Рания мертва. Мое сердце сжимают эмоции. Для себя она всего лишь Сабах, шлюха. Почему это так грустно? Это все, что у нее есть? Все, что она знает? Она когда-нибудь знала любовь? Известна ли ей красота секса, удовольствие любви?

Должно быть, для нее это грязный, постыдный, уродливый акт. Сомневаюсь, что она вообще когда-нибудь получала от этого удовольствие. Хотел бы я знать, как с ней общаться. Показать ей. Хотел бы я, чтобы у меня была возможность подарить ей удовольствие. Подарить ей хотя бы мгновение умиротворения, счастья.

Ее взгляд вспыхивает, внимательно улавливая мою реакцию. Я знаю ее язык недостаточно хорошо, чтобы выразить то, что хочу сказать.

— Нет. Не мертва. — Использую то слово, которое использовала она, в надежде на то, что не ошибся со значением. — Рания.

Она качает головой и отводит взгляд.

Я начинаю говорить по-английски, потому что мне нужно это сказать:

— В жизни есть намного больше вещей, ради которых стоит жить. Ты застряла. Застряла в этой дрянной жизни. Застряла в образе шлюхи. Ты заслуживаешь большего. — Не знаю, почему чувствую в ее отношении именно это. Я знаю ее всего несколько дней и даже не могу нормально с ней поговорить. — Ты выше этого; хотел бы я, чтобы ты могла это увидеть. Хотел бы я забрать тебя отсюда. Дать что-то лучше. Только вот…. мне нечего тебе давать. Я даже ходить сам не могу.
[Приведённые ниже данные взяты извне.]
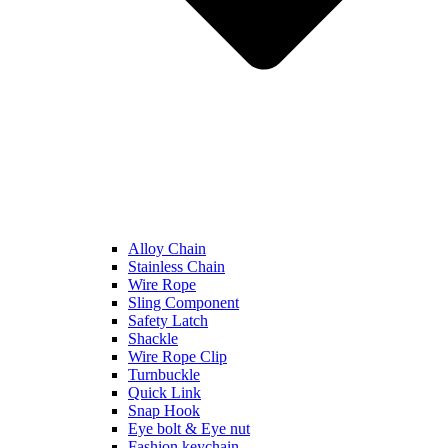
Alloy Chain
Stainless Chain
Wire Rope
Sling Component
Safety Latch
Shackle
Wire Rope Clip
Turnbuckle
Quick Link
Snap Hook
Eye bolt & Eye nut
Fashion keychain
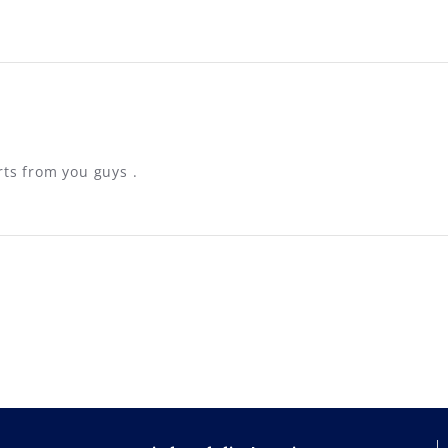
rts from you guys .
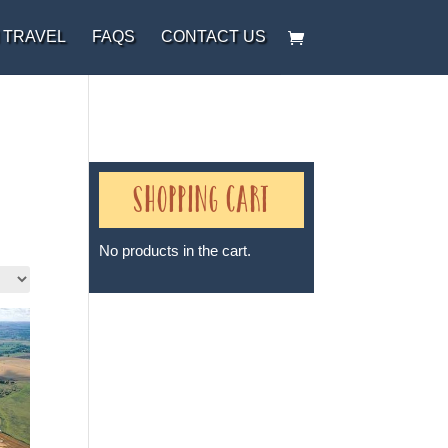
 TRAVEL
FAQS
CONTACT US
Shopping Cart
No products in the cart.
Sheri A Rosenthal DPM, Inc. dba
Journeys of the Spirit® is
registered with: The State of
Florida as a Seller of Travel -
#ST35968, The State of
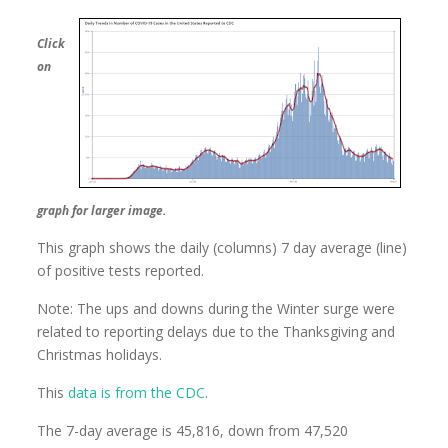
Click
on
graph for larger image.
This graph shows the daily (columns) 7 day average (line)
of positive tests reported.
Note: The ups and downs during the Winter surge were
related to reporting delays due to the Thanksgiving and
Christmas holidays.
This
data is from the CDC
.
The 7-day average is 45,816, down from 47,520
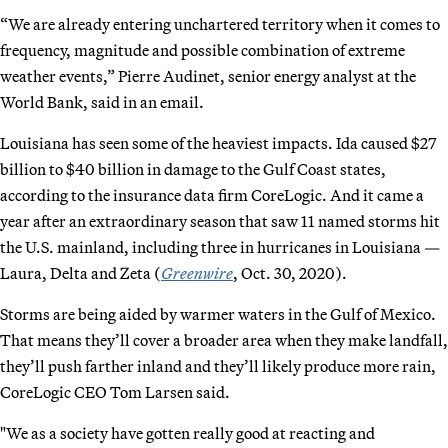
“We are already entering unchartered territory when it comes to
frequency, magnitude and possible combination of extreme
weather events,” Pierre Audinet, senior energy analyst at the
World Bank, said in an email.
Louisiana has seen some of the heaviest impacts. Ida caused $27
billion to $40 billion in damage to the Gulf Coast states,
according to the insurance data firm CoreLogic. And it came a
year after an extraordinary season that saw 11 named storms hit
the U.S. mainland, including three in hurricanes in Louisiana —
Laura, Delta and Zeta (
Greenwire
, Oct. 30, 2020).
Storms are being aided by warmer waters in the Gulf of Mexico.
That means they’ll cover a broader area when they make landfall,
they’ll push farther inland and they’ll likely produce more rain,
CoreLogic CEO Tom Larsen said.
"We as a society have gotten really good at reacting and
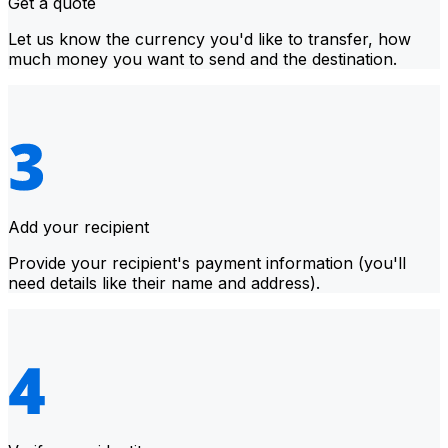
Get a quote
Let us know the currency you'd like to transfer, how
much money you want to send and the destination.
Add your recipient
Provide your recipient's payment information (you'll
need details like their name and address).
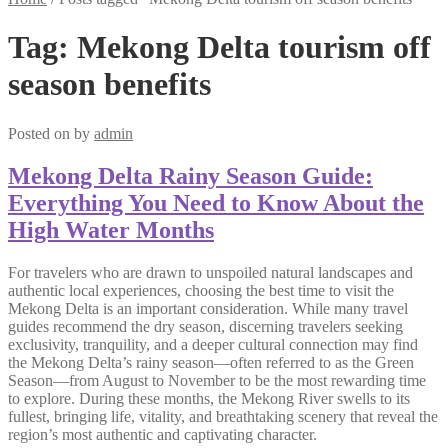
Tag:
Mekong Delta tourism off
season benefits
Posted on
by
admin
Mekong Delta Rainy Season Guide:
Everything You Need to Know About the
High Water Months
For travelers who are drawn to unspoiled natural landscapes and
authentic local experiences, choosing the best time to visit the
Mekong Delta is an important consideration. While many travel
guides recommend the dry season, discerning travelers seeking
exclusivity, tranquility, and a deeper cultural connection may find
the Mekong Delta’s rainy season—often referred to as the Green
Season—from August to November to be the most rewarding time
to explore. During these months, the Mekong River swells to its
fullest, bringing life, vitality, and breathtaking scenery that reveal the
region’s most authentic and captivating character.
Она говорит медленные и печальные слова. Потупив глаза. Я ловлю отсылки к ней самой, к проституции, жесты голода. Она указывает на улицу и изображает стрельбу из винтовки.

— Хасан мертв.

Хасан, должно быть, тот парень, что бросил гранату и потом умер на улице. Она его знала. Я указываю на ее безымянный палец, потом говорю ее имя и указываю на нее.

Он был твоим мужем?

На долю секунды она, кажется, путается, потом понимает:

— Нет. Не… — и говорит слово «муж», как я понимаю. — Мама, — говорит она, потом изображает беременность, изгибая руки над своим животом, указывает на себя и поднимает один палец; потом произносит его имя, снова изображает беременность и поднимает второй палец.

Мне приходится поработать над пониманием этого слова, но, в конце концов, у меня получается. Он был ее младшим братом. Дерек убил ее брата, а Хасан убил того человека, который был мне братом больше, чем кто-либо.

Мы затихаем, оба размышляя о наших потерянных братьях. У Дерека была семья: мама, папа, сестра. Интересно, они знают, что он мертв? Интересно, та не-помню-как-там-ее, которую он подцепил во время отпуска — м-м-м-м-м… Мэган? Что-то типа того. Интересно, опечалена ли она его смертью. Если у них было серьезно.